10 September 2014

With a strong analog from a cave in Ohio, questions are raised by Clive Finlayson's claim of a cave art 'hashtag' by Neanderthals at Gibraltar


Archaeologists like Finlayson should attempt to explain the existence of a very similar symbolic marking convention in Koonalda Cave, Australia, and Seneca Caverns, Ohio. According to popular wisdom, Neanderthals could not have been in Australia or America. So maybe they could explain how a proposed Neanderthal behavior could have been transferred to another "species" (Homo sapiens sapiens) and to places so distant from Gibraltar.

Just like the Gibraltar example in the article, the Ohio cave grid carvings I discovered are on a flat stone shelf extending from the cave wall and approximately 16 inches above the cave floor. It may have marked an ideal sitting spot. Seneca Cave, Ohio, and Koonalda Cave, Australia, both have underground bodies of water. Koonalda also has deliberate markings on a stone shelf.

One of the Seneca Cave, Ohio, carved grids discovered by Ken Johnston (approximately 25cm wide)


Schematic of Koonalda Cave, Australia

Archaeologists like Finlayson are too quick to attribute art examples to Neanderthals because they have a certain date and time frame for the "arrival of modern humans" in Western Europe. These dates and the certainty of them are quite dubious. They are based largely on association of tool and technology types to different human species or cultures, which is invalid and not supported- even contradicted- by archaeological evidence:

“The discipline has little capacity to determine both cultural and behavioral dimensions, because it has become focused on those of technology to the extent of confusing cultural and technological variables. Stone tools, after all, or their relative combinations within an assemblage, do not define cultures any more than we have knife or can-opener cultures today. Cultures, obviously, are determined by cultural factors, including language, art, constructs of reality, and socially transmitted behavior patterns. Tools and technologies, on the other hand, are often used across different cultures, or members of a single culture might use different combinations of tools. It is for this reason that we may safely assume that most of the “cultures” invented by Pleistocene archaeology are etic taxonomic devices, or “institutional facts” sensu Searle [2] that have no real existence in the past. The same applies to the hypothetical peoples endowed with these cultures, which of course never existed as distinctive nations, tribes, ethnic groups or language groups.” (Bednarik, R.G. The Origins of Human Modernity. Humanities 2012, 1, 2-3).

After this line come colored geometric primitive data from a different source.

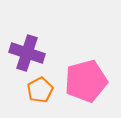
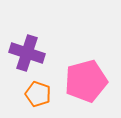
orange pentagon: moved 2 px left, 4 px down; rotated 25 degrees counterclockwise
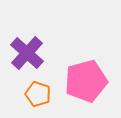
purple cross: rotated 24 degrees clockwise
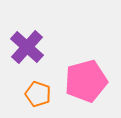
purple cross: moved 6 px up
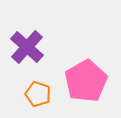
pink pentagon: rotated 15 degrees counterclockwise
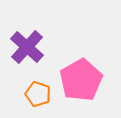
pink pentagon: moved 5 px left, 1 px up
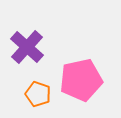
pink pentagon: rotated 18 degrees clockwise
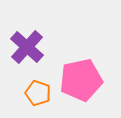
orange pentagon: moved 1 px up
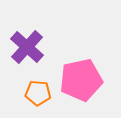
orange pentagon: rotated 15 degrees counterclockwise
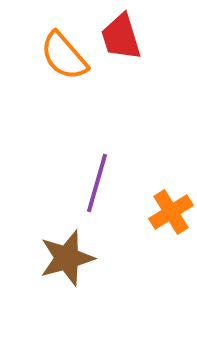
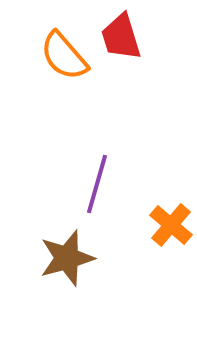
purple line: moved 1 px down
orange cross: moved 13 px down; rotated 18 degrees counterclockwise
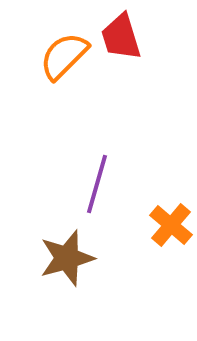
orange semicircle: rotated 86 degrees clockwise
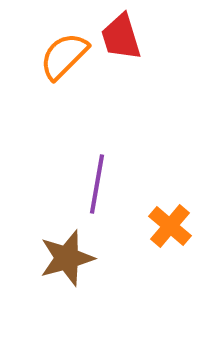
purple line: rotated 6 degrees counterclockwise
orange cross: moved 1 px left, 1 px down
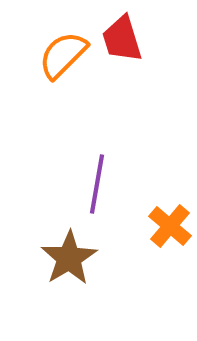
red trapezoid: moved 1 px right, 2 px down
orange semicircle: moved 1 px left, 1 px up
brown star: moved 2 px right; rotated 16 degrees counterclockwise
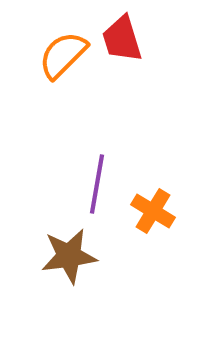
orange cross: moved 17 px left, 15 px up; rotated 9 degrees counterclockwise
brown star: moved 2 px up; rotated 24 degrees clockwise
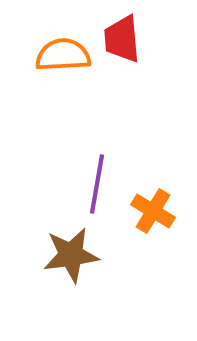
red trapezoid: rotated 12 degrees clockwise
orange semicircle: rotated 42 degrees clockwise
brown star: moved 2 px right, 1 px up
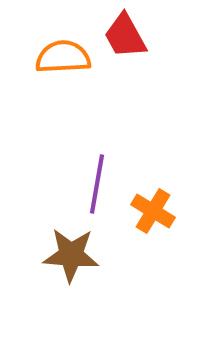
red trapezoid: moved 3 px right, 3 px up; rotated 24 degrees counterclockwise
orange semicircle: moved 2 px down
brown star: rotated 12 degrees clockwise
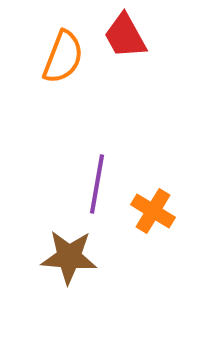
orange semicircle: rotated 114 degrees clockwise
brown star: moved 2 px left, 2 px down
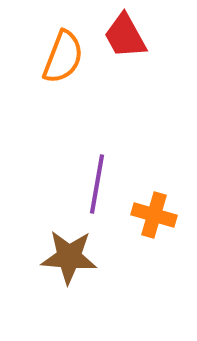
orange cross: moved 1 px right, 4 px down; rotated 15 degrees counterclockwise
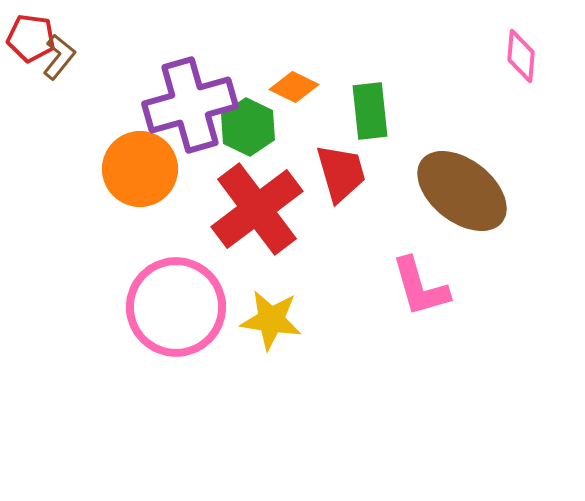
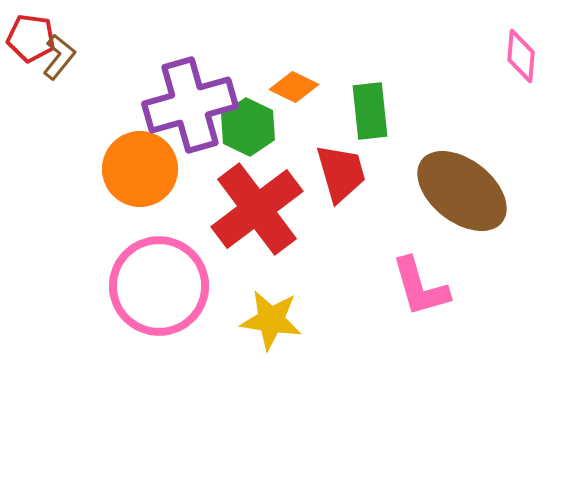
pink circle: moved 17 px left, 21 px up
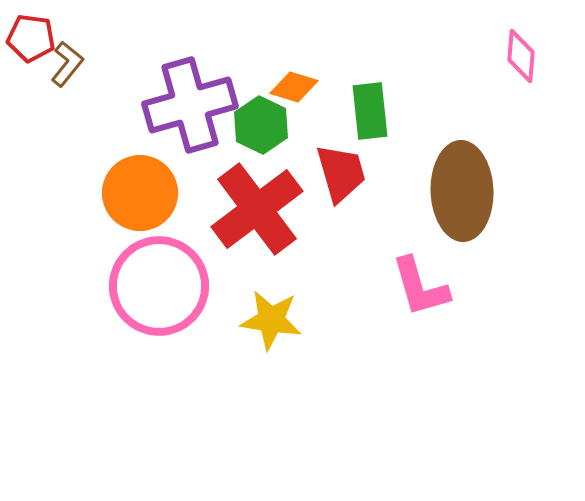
brown L-shape: moved 8 px right, 7 px down
orange diamond: rotated 9 degrees counterclockwise
green hexagon: moved 13 px right, 2 px up
orange circle: moved 24 px down
brown ellipse: rotated 50 degrees clockwise
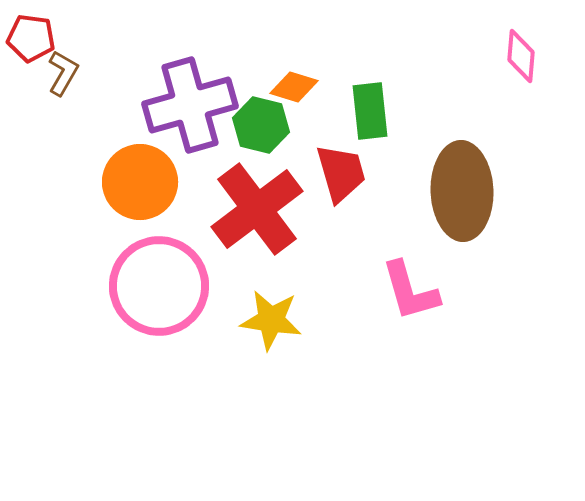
brown L-shape: moved 4 px left, 9 px down; rotated 9 degrees counterclockwise
green hexagon: rotated 12 degrees counterclockwise
orange circle: moved 11 px up
pink L-shape: moved 10 px left, 4 px down
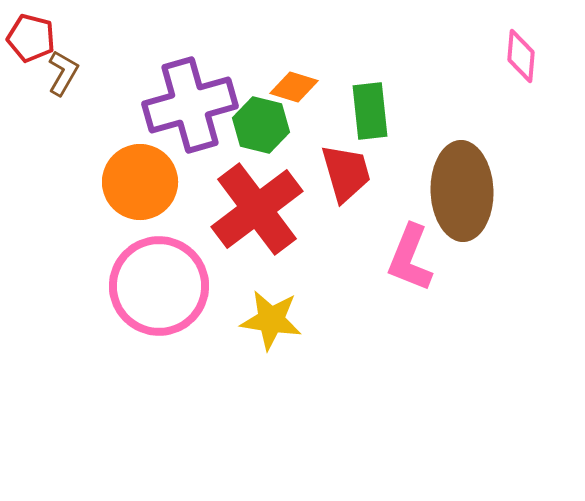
red pentagon: rotated 6 degrees clockwise
red trapezoid: moved 5 px right
pink L-shape: moved 33 px up; rotated 38 degrees clockwise
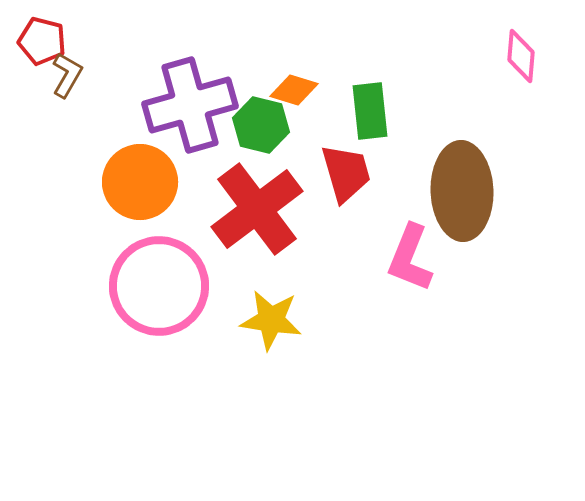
red pentagon: moved 11 px right, 3 px down
brown L-shape: moved 4 px right, 2 px down
orange diamond: moved 3 px down
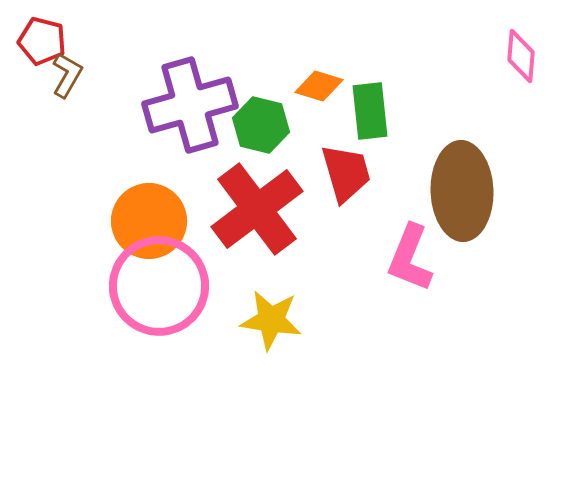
orange diamond: moved 25 px right, 4 px up
orange circle: moved 9 px right, 39 px down
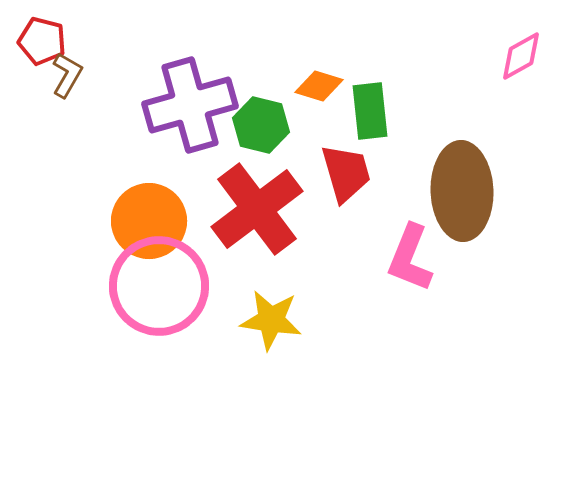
pink diamond: rotated 56 degrees clockwise
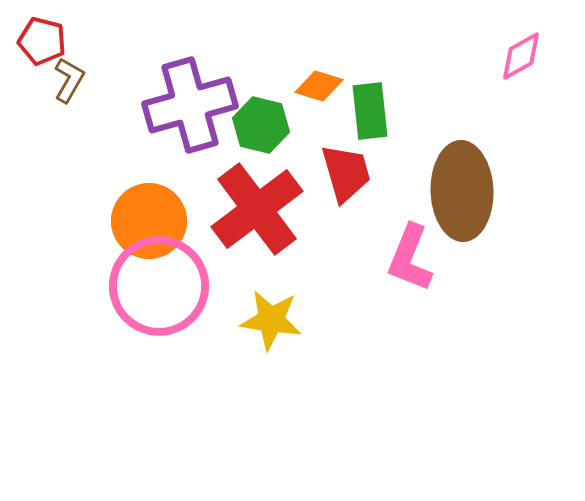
brown L-shape: moved 2 px right, 5 px down
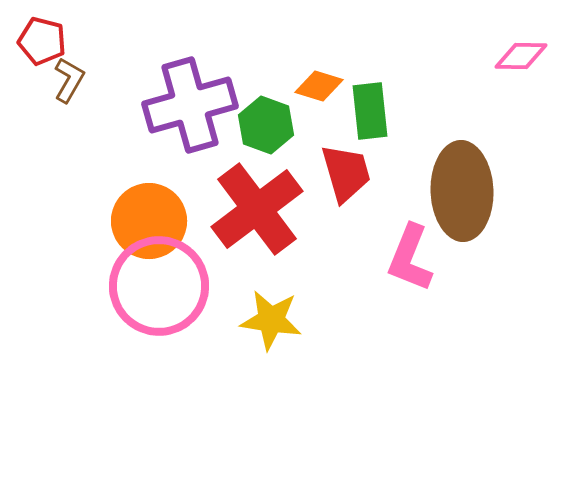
pink diamond: rotated 30 degrees clockwise
green hexagon: moved 5 px right; rotated 6 degrees clockwise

It seems very possible the 'hashtag' motif is a symbolic manifestation of the grids commonly seen entoptically (between the brain and the eyelid) by humans in deep states of shamanic and meditative trances. The pure darkness of caves may have lent itself well to these practices. From OriginsNet.org "Bednarik (1995: 614) argues that one "consistency in early marking is that all the arrangements are recognizable as phosphene motifs: the convergent-lines motif so widespread in rock arts the world over and the structurally related radial motif are among the 15 phosphene motifs of modern humans [Kellogg, Knoll and Kugler 1965]; so are the sets of parallel lines, the dots [cupules] . . ." Again (Bednarik 1994:176): "the prefigurative art of the world, I have claimed . . . is derived from phosphene motifs, and it therefore consists of arrangements and combinations of a known series of form constants (Bednarik 1984, 1986, 1987)."

Perhaps Neanderthals and modern humans had the same cognitive abilities and mind-state alteration practices. Is the cross hatch carving a shared behavior which can destroy the intelligence dichotomy implied by definitions like "Neanderthals" and "modern humans?"

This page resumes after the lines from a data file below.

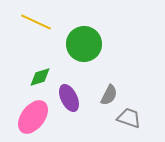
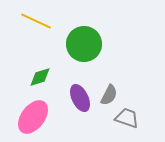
yellow line: moved 1 px up
purple ellipse: moved 11 px right
gray trapezoid: moved 2 px left
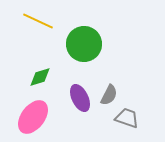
yellow line: moved 2 px right
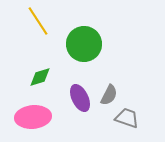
yellow line: rotated 32 degrees clockwise
pink ellipse: rotated 48 degrees clockwise
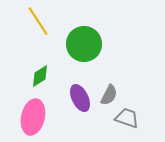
green diamond: moved 1 px up; rotated 15 degrees counterclockwise
pink ellipse: rotated 72 degrees counterclockwise
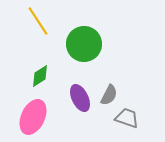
pink ellipse: rotated 12 degrees clockwise
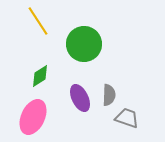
gray semicircle: rotated 25 degrees counterclockwise
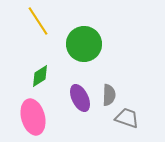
pink ellipse: rotated 40 degrees counterclockwise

Or maybe Archaeology should explore the existence of this motif on three continents as an indicator that Neanderthal humans made their way around the world in the many tens of thousands of years they dominated the planet. Maybe they were using stone tools not yet associated with Neanderthals.

Or perhaps the link to Neanderthals cannot be so certain at Gibraltar because modern humans were also purveyors of these grids.

More information is needed to assure us that this Gibraltar find is indeed attributable to Neanderthals. At this time, I do not think this is possible. Meanwhile, ample evidence of Heidelbergensis and Neanderthal art detected by amateur and professional archaeologists is completely ignored by the mainstream discipline because it does not fit its dogma.

If Finlayson is eager to discover Neanderthal art in situ, he might consult with the people who have actually studied it, such as art and religion scholar James Harrod, Ph.D., founder of OriginsNet.org and founding member of The Pleistocene Coalition. There is no sense in looking for art near the supposed c. 40,000 years before present arrival of “modern humans” in Europe where there is substantial room for confusion about which “species” was responsible for it. Their art may be found in much older contexts if one knows what to look for. Or better yet, maybe we should consider it all our art, that is, the art of human beings, which dates to the dawn of our existence.